Luis Emilio no le vio problema ninguno. Aceptó y arrancó. No se le olvida la fecha: 4 de febrero de 1984. ‘Noticiero Económico de la Costa’ era el nombre del programa. Lo bautizó así, inspirado en el programa, ‘Noticiero Económico Antioqueño’ que su mentor, Jota Enrique Ríos, con quien se mantenía en contacto, había fundado en Medellín. En su aventura, a Luis Emilio lo acompañó su hermana menor, Mabel del Carmen Rada.

“Amigos y allegados nos dijeron que el horario era fatal, que nadie nos escucharía, pero Luis Emilio tenía fe en lo que quería: ‘enseñaremos a la gente a que madrugue a escuchar información económica’, dijo. Desde ese momento, de manera ininterrumpida, Luis Emilio, en diferentes emisoras y en diferentes horarios ha mantenido su proyecto por espacio de 35 años en el aire con calidad y alta credibilidad”, señala Mabel del Carmen.

Admite Luis Emilio que ‘Chichi’ Vasallo fue fundamental en la consolidación del programa, pues además de creer en él, le enseñó a Mabel a manejar la consola para que no dependieran del operador de turno en caso de que este faltara en algún momento.

“Desde el principio, nuestro programa se confeccionó de manera ordenada. Yo mismo escribía el libreto y sacaba tres copias: una para mí, una para Mabel y otra para el control. Sin exagerar, el ‘Radar’ era y sigue siendo una especie de noticiero de televisión en radio. Desde ‘los buenos días’ hasta el ‘Muchas gracias por escucharnos’ lo teníamos ‘libreteado’. Se podía improvisar, pero de una manera mesurada. Estaba escrito lo que Mabel y yo íbamos a decir, pero había la libertad de comentar para no parecer acartonado. Después grabábamos con antelación el programa hasta que finalmente lo hicimos en vivo”, aclara Luis Emilio.
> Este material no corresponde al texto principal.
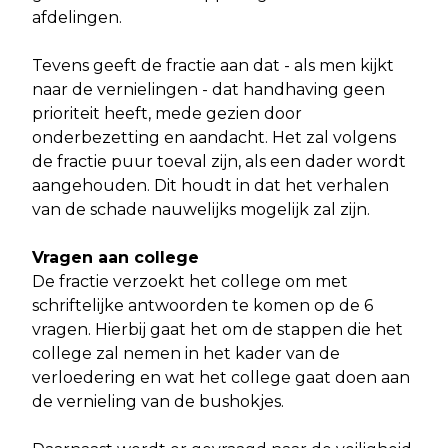
afdelingen.
Tevens geeft de fractie aan dat - als men kijkt
naar de vernielingen - dat handhaving geen
prioriteit heeft, mede gezien door
onderbezetting en aandacht. Het zal volgens
de fractie puur toeval zijn, als een dader wordt
aangehouden. Dit houdt in dat het verhalen
van de schade nauwelijks mogelijk zal zijn.
Vragen aan college
De fractie verzoekt het college om met
schriftelijke antwoorden te komen op de 6
vragen. Hierbij gaat het om de stappen die het
college zal nemen in het kader van de
verloedering en wat het college gaat doen aan
de vernieling van de bushokjes.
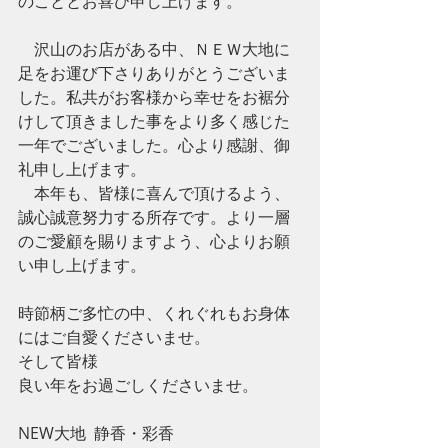
のこととお喜び申し上げます。
　沢山のお店がある中、ＮＥＷ大地に
足をお運び下さりありがとうございま
した。私共がお客様から幸せをお裾分
けして頂きました事をより多く感じた
一年でございました。心より感謝、御
礼申し上げます。
　本年も、皆様に喜んで頂けるよう、
誠心誠意努力する所存です。より一層
のご愛顧を賜りますよう、心よりお願
い申し上げます。
時節柄ご多忙の中、くれぐれもお身体
にはご自愛くださいませ。
そして皆様
良い年をお過ごしくださいませ。
NEW大地  静香・彩香 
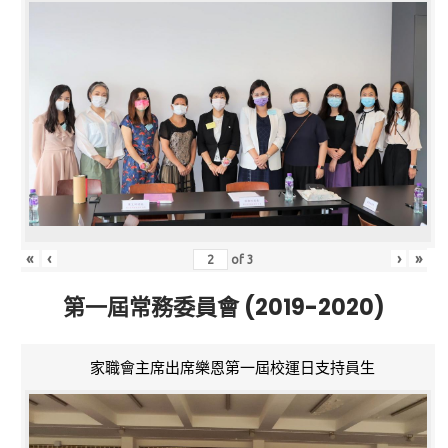
«
‹
›
»
of
3
第一屆常務委員會 (2019-2020)
家職會主席出席樂恩第一屆校運日支持員生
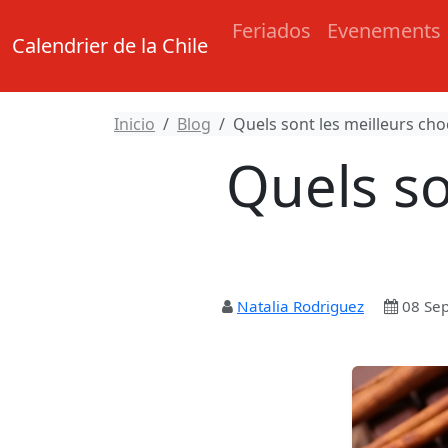
Feriados
Evenements
Calendrier de la Chile
Inicio
Blog
Quels sont les meilleurs choc
Quels so
Natalia Rodriguez
08 Se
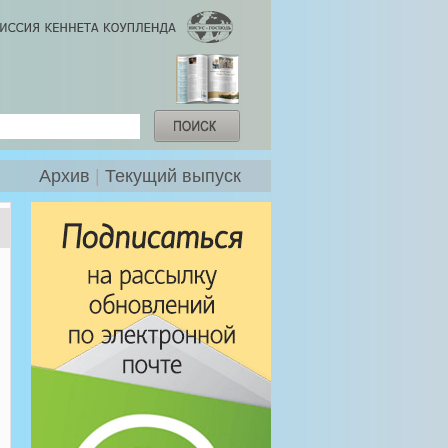
Архив
|
Текущий выпуск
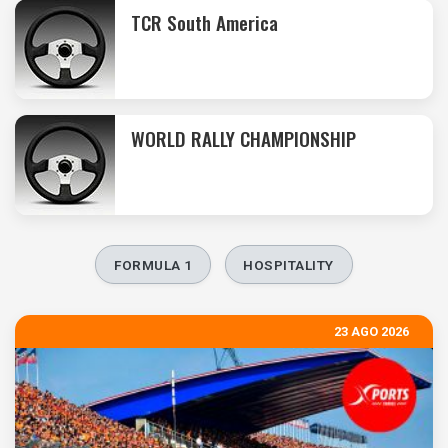
TCR South America
WORLD RALLY CHAMPIONSHIP
FORMULA 1
HOSPITALITY
23 AGO 2026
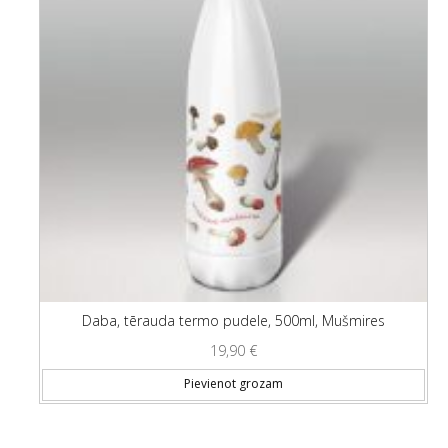
Daba, tērauda termo pudele, 500ml, Mušmires
19,90
€
Pievienot grozam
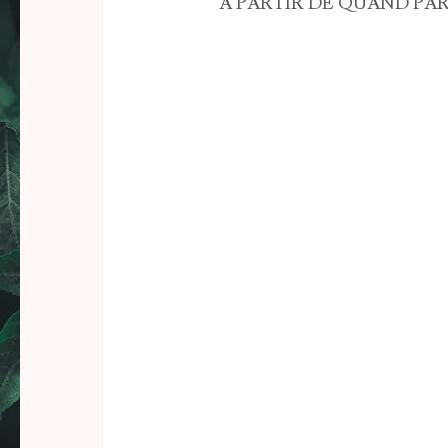
A PARTIR DE QUAND PAR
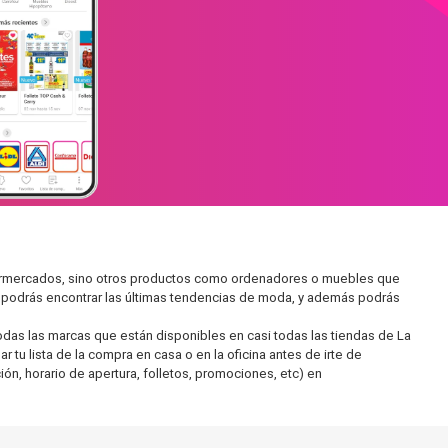
upermercados, sino otros productos como ordenadores o muebles que
í podrás encontrar las últimas tendencias de moda, y además podrás
as las marcas que están disponibles en casi todas las tiendas de La
tu lista de la compra en casa o en la oficina antes de irte de
ón, horario de apertura, folletos, promociones, etc) en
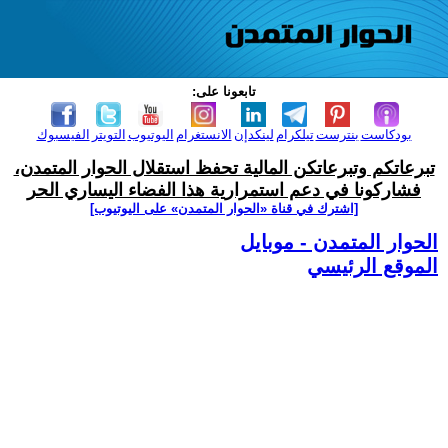
تابعونا على:
بودكاست
بنترست
تيلكرام
لينكدإن
الانستغرام
اليوتيوب
التويتر
الفيسبوك
تبرعاتكم وتبرعاتكن المالية تحفظ استقلال الحوار المتمدن،
فشاركونا في دعم استمرارية هذا الفضاء اليساري الحر
[اشترك في قناة ‫«الحوار المتمدن» على اليوتيوب]
الحوار المتمدن - موبايل
الموقع الرئيسي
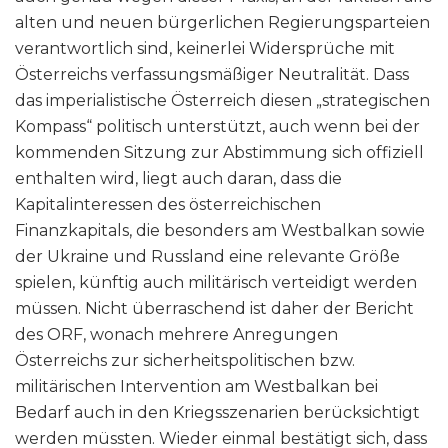
alten und neuen bürgerlichen Regierungsparteien
verantwortlich sind, keinerlei Widersprüche mit
Österreichs verfassungsmäßiger Neutralität. Dass
das imperialistische Österreich diesen „strategischen
Kompass“ politisch unterstützt, auch wenn bei der
kommenden Sitzung zur Abstimmung sich offiziell
enthalten wird, liegt auch daran, dass die
Kapitalinteressen des österreichischen
Finanzkapitals, die besonders am Westbalkan sowie
der Ukraine und Russland eine relevante Größe
spielen, künftig auch militärisch verteidigt werden
müssen. Nicht überraschend ist daher der Bericht
des ORF, wonach mehrere Anregungen
Österreichs zur sicherheitspolitischen bzw.
militärischen Intervention am Westbalkan bei
Bedarf auch in den Kriegsszenarien berücksichtigt
werden müssten. Wieder einmal bestätigt sich, dass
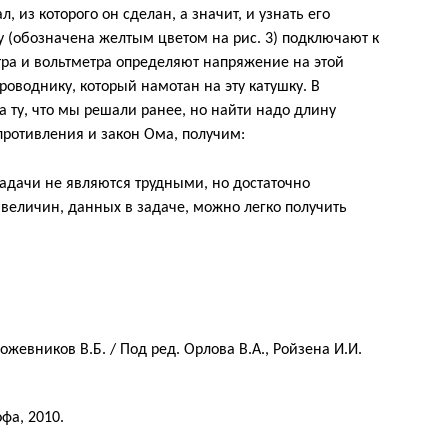
 из которого он сделан, а значит, и узнать его
у (обозначена желтым цветом на рис. 3) подключают к
ра и вольтметра определяют напряжение на этой
проводнику, который намотан на эту катушку. В
а ту, что мы решали ранее, но найти надо длину
противления и закон Ома, получим:
 задачи не являются трудными, но достаточно
 величин, данных в задаче, можно легко получить
ожевников В.Б. / Под ред. Орлова В.А., Ройзена И.И.
фа, 2010.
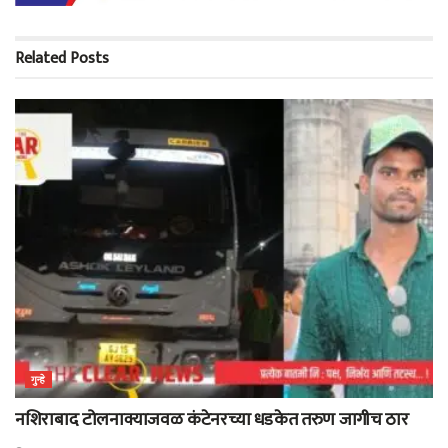
Related
Posts
गुन्हे
नशिराबाद टोलनाक्याजवळ कंटेनरच्या धडकेत तरुण जागीच ठार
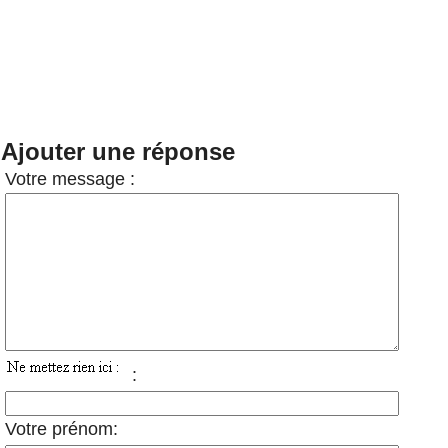
Ajouter une réponse
Votre message :
:
Votre prénom:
Al tercer mes de estar al aire, el noticiero cambió de sábado a domingo, pero continuó en la misma franja: 7 de la mañana. A los oyentes que fueron colonizados no les importó el cambio de día.

‘Radar Económico’

Un viaje que Luis Emilio efectuó a Medellín, en plan de vacaciones, le determinaría su futuro en el periodismo. Dialogó con su antiguo director, Jota Enrique Ríos, y le manifestó su interés de crear un noticiero diario y contar con su vinculación, como socio. A Jota le agradó la idea, le dio el aval y le propuso cambiarlo de nombre:

“Póngale ‘Radar Económico’. Es una combinación de su apellido y el mío porque vamos a ser socios. Al final, agréguele R de Ríos. Póngalo a consideración de su familia, a ver qué opinan. Regrese a su tierra y me comenta después”, le sugirió Jota.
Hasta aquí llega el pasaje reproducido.